Mass-produced vehicles of that era were built on assembly lines with hard tooling (think gigantic 500 ton presses to shape thousands of identical components) and a certain degree of loose-tolerance hand-work (riveting, welding, machining, etc) with materials that have long gone out of style (wooden structures, fabric-covered wings, etc). So if you want something constructed in a really historically accurate manner it'd be difficult. But if you were happy with a CNC-machined duplicate and modern materials/construction techniques substituted, probably not that big a deal.

Another issue is even if you do pull that off, the institutional knowledge hasn't always been preserved - you could build yourself a Norden bombsight straight from the blueprints then be baffled when it doesn't work and you need a 90 year old WWII vet to tweak it for you. There are museums and enthusiast groups that actually have to deal with these issues nowadays when restoring WWII tanks & warplanes to running order.

[deleted]

If you wanted to be accurate? Yes. You'd need period-relevant tools because of the nature of how the tanks and aircraft were manufactured.

Particularly, the nature of mass production from the era. Stalin wasn't joking when he said quantity had a quality of it's own- every T-34 that ever rolled off a production floor, every B-17, ever P-51 Mustang, every M4 Sherman was different at some level from every other. You don't just make thousands of anything at the drop of a hat. An incredible amount of planning and research and methodology has to be developed to make it happen.

One of the biggest would have been the incorporation of auto-welders, which both dramatically reduced the investment of man hours into welding large pieces of metal, as well as reduced the amount of skill and training necessary.

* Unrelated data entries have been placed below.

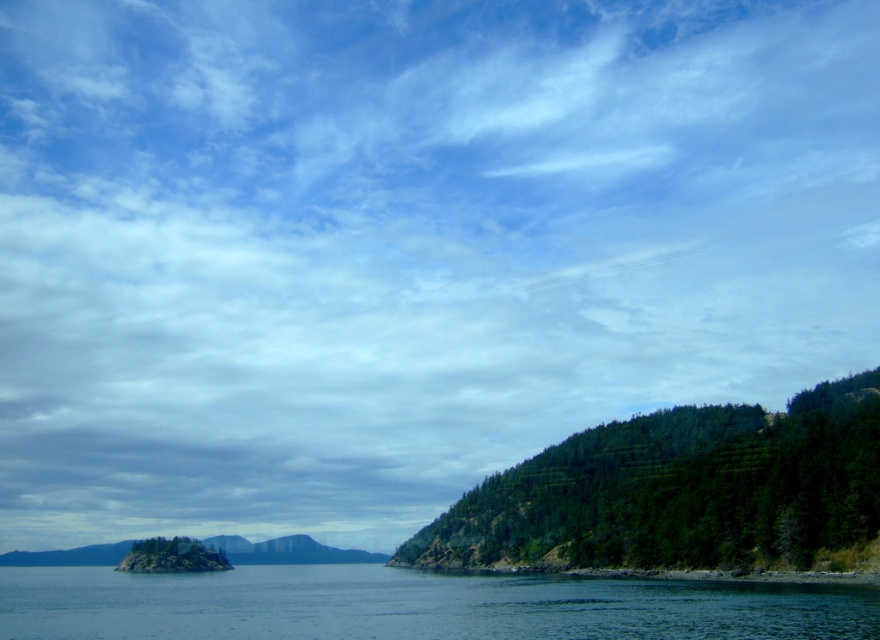 Question: Can you confirm if clear blue water at lower center is positioned below green forested mountain at lower left?

Choices:
 (A) yes
 (B) no

Answer: (B)

Question: Among these objects, which one is nearest to the camera?

Choices:
 (A) green forested mountain at lower left
 (B) green textured hillside at right

Answer: (B)

Question: From the image, what is the correct spatial relationship of clear blue water at lower center in relation to green forested mountain at lower left?

Choices:
 (A) below
 (B) above

Answer: (B)

Question: Is clear blue water at lower center below green forested mountain at lower left?

Choices:
 (A) yes
 (B) no

Answer: (B)

Question: Which object is closer to the camera taking this photo?

Choices:
 (A) green forested mountain at lower left
 (B) clear blue water at lower center
 (C) green textured hillside at right

Answer: (B)

Question: Among these points, which one is farthest from the camera?

Choices:
 (A) (834, 595)
 (B) (272, 540)
 (C) (763, 484)

Answer: (B)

Basically either a large apparatus would move the object you were welding against the welder, or the object would be rigged to a Jig which you would then move the welding tool through. The work of a team of skilled welders could be done by one guy with minimal training thanks to this.

WW2 era aircraft would be much the same. Most modern aircraft at the time had either entirely forgone the usage of wood, or reduced it to the trim, but the reality still remained that the fasteners and methodology was simply different. Mercifully the most common type of fastener- the rivet- in aircraft hasn't changed much.